# My first three refined gold buttons.



## Aeon13 (May 14, 2016)

Good day to all!

First, I would like to thank this forum and all of the members. If it were not for you, I was not able to make these buttons.

Still have tons to read here and continue to learn.

Fell free to criticize or comment. I will surely take those in a positive way.

These buttons are refined by inquartation method only.

More power guys!


----------



## Topher_osAUrus (May 14, 2016)

They are beautiful.

The color in the first ones pipe in incredibly rich and gorgeous.

Thank you for sharing!

Weights on them?


----------



## maynman1751 (May 14, 2016)

Sweeeetttt looking buttons! Good job. 8)


----------



## Aeon13 (May 15, 2016)

Topher_osAUrus said:


> They are beautiful.
> 
> The color in the first ones pipe in incredibly rich and gorgeous.
> 
> ...



thanks topher. 

Yep the top button is my latest one and it has the highest purity. The buttons below are refined but I had some mistakes in the inquartation process.

I hope to improve my technique. Must read to learn more.

For the weights:
Top: 36.6 grams
mid: 86.4 grams
Bottom: 76.5 grams

thanks again guys.

Much thanks to this forum.


----------



## Aeon13 (May 15, 2016)

maynman1751 said:


> Sweeeetttt looking buttons! Good job. 8)

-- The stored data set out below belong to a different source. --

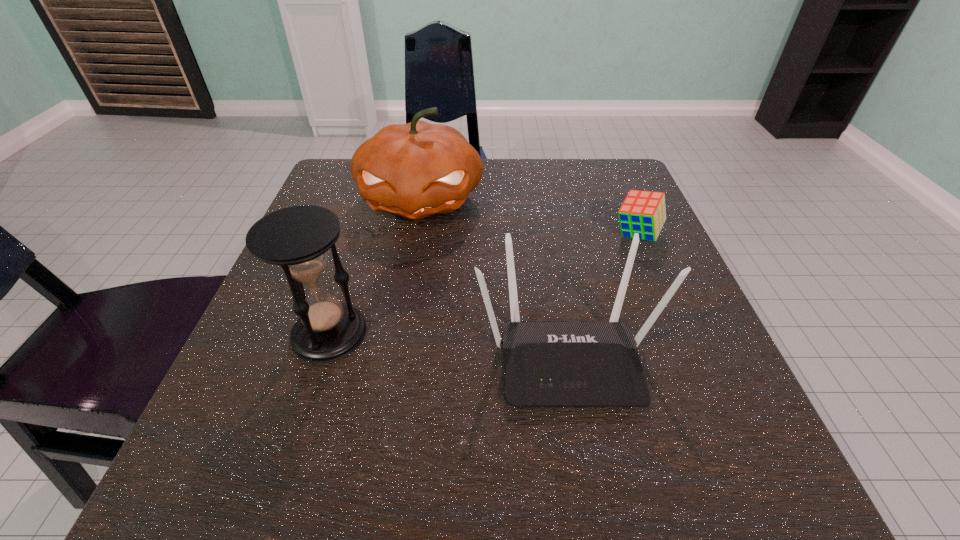 The width and height of the screenshot is (960, 540). I want to click on vacant point located between the hourglass and the router, so [448, 344].

Locate an element on the screen. The image size is (960, 540). free space between the router and the hourglass is located at coordinates (448, 344).

Locate an element on the screen. free space between the pumpkin and the hourglass is located at coordinates (374, 267).

Locate an element on the screen. The width and height of the screenshot is (960, 540). free area in between the pumpkin and the hourglass is located at coordinates (374, 267).

The image size is (960, 540). What are the coordinates of `vacant point located between the router and the hourglass` in the screenshot? It's located at (448, 344).

You are a GUI agent. You are given a task and a screenshot of the screen. Output one action in this format:
    pyautogui.click(x=<x>, y=<y>)
    Task: Click on the empty location between the cube and the second shortest object
    The width and height of the screenshot is (960, 540).
    Given the screenshot: What is the action you would take?
    pyautogui.click(x=602, y=295)

At what (x,y) coordinates should I click in order to perform the action: click on free space between the second shortest object and the pumpkin. Please return your answer as a coordinate pair (x, y). This screenshot has width=960, height=540. Looking at the image, I should click on (494, 278).

Where is `vacant space that's between the cube and the router`? Image resolution: width=960 pixels, height=540 pixels. vacant space that's between the cube and the router is located at coordinates (602, 295).

The width and height of the screenshot is (960, 540). I want to click on free space between the shortest object and the pumpkin, so click(x=529, y=218).

Select which object is the second closest to the pumpkin. Please provide its 2D coordinates. Your answer should be formatted as a tuple, i.e. [(x, y)], where the tuple contains the x and y coordinates of a point satisfying the conditions above.

[(546, 364)]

Thanks maynman! Looking forward to make more. There is something about gold specially when molten. Its addicting to watch this metal while molten.


----------



## kurtak (May 15, 2016)

Aeon13 said:


> For the weights:
> Top: 36.6 grams
> mid: 86.4 grams
> Bottom: 76.5 grams
> ...



6.41 OZT --- nice - very nice :!: 

Kurt


----------



## Aeon13 (May 15, 2016)

kurtak said:


> Aeon13 said:
> 
> 
> > For the weights:
> ...



thanks sir Kurt. I can remember that you are one of the first members to help me here on my questions (ore processing topic). Thanks for your informative answers. 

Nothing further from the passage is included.